Multiple Sclerosis (MS) is a devastating disease that results from lymphocytes attacking the cells in the brain that provide myelin insulation in nerve circuits (oligodendrocytes). Environmental causes of MS are likely but identification of specific causes has been difficult. Associations have been observed between increased MS prevalence and diets high in meat and dairy products and low in fish.

Repeated searches for genetic risk factors do not provide strong clues. Reviewing genomic analyses to 2007, Peltonen concluded: ”One can predict from the accumulated genetic information, including data from twin and family studies, that the susceptibility profile for multiple sclerosis consists of many, probably interacting, risk alleles, each contributing a relatively small effect to the overall risk. “ 

MS is perhaps the most obvious “allergic” brain disease. In animals, a similar brain disease can be induced by injecting myelin-basic protein, a component of nerve cell insulation. The injected protein sensitizes the animals to their own myelin. The blood brain barrier is a property of the blood vessel linings in the brain that control the molecular and cellular input to the brain. If frequent immune skirmishes occurred in the brain as they do, for example in the skin, no-one would remain neurologically intact.

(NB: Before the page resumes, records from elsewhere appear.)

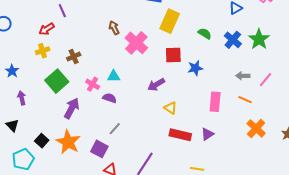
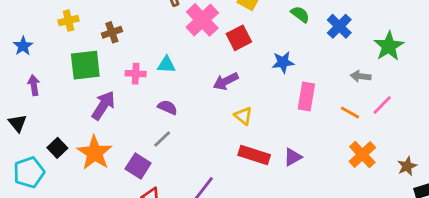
green star: (259, 39) -> (389, 46), moved
red square: (173, 55) -> (239, 38), moved, turned -30
gray arrow: (243, 76) -> (361, 76), moved
pink line: (266, 80) -> (382, 105), moved
green square: (57, 81) -> (85, 65), turned 30
pink cross: (93, 84) -> (136, 74), turned -32
purple semicircle: (110, 98) -> (167, 107), moved
pink rectangle: (215, 102) -> (306, 97), moved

MS usually develops as recurrent attacks of neurologic symptoms associated with multifocal lesions in the central nervous system. These are inflammatory lesions with myelin degradation.  Studies show that axonal injury occurs early in the course of disease. Berger et al    investigated  the presence of serum antibodies against myelin oligodendrocyte glycoprotein (MOG) and myelin basic protein (MBP) in patients with a clinically isolated MS like event  and found the antibody tests to be: “a rapid, inexpensive, and precise method for the prediction of early conversion to clinically definite multiple sclerosis. This finding may be important for the counseling and care of patients with a first demyelinating event suggestive of multiple sclerosis. “

Experimental autoimmune encephalomyelitis (EAE) is a multiple sclerosis-like disease induced by injection of myelin oligodendrocyte glycoprotein peptide. Experiments have shown that blocking addressin, a cell adhesion molecule, will prevent the entry of immune cells and prevent immune damage to oligodendrocytes if given early enough in the disease process ( i.e. before damage is apparent). 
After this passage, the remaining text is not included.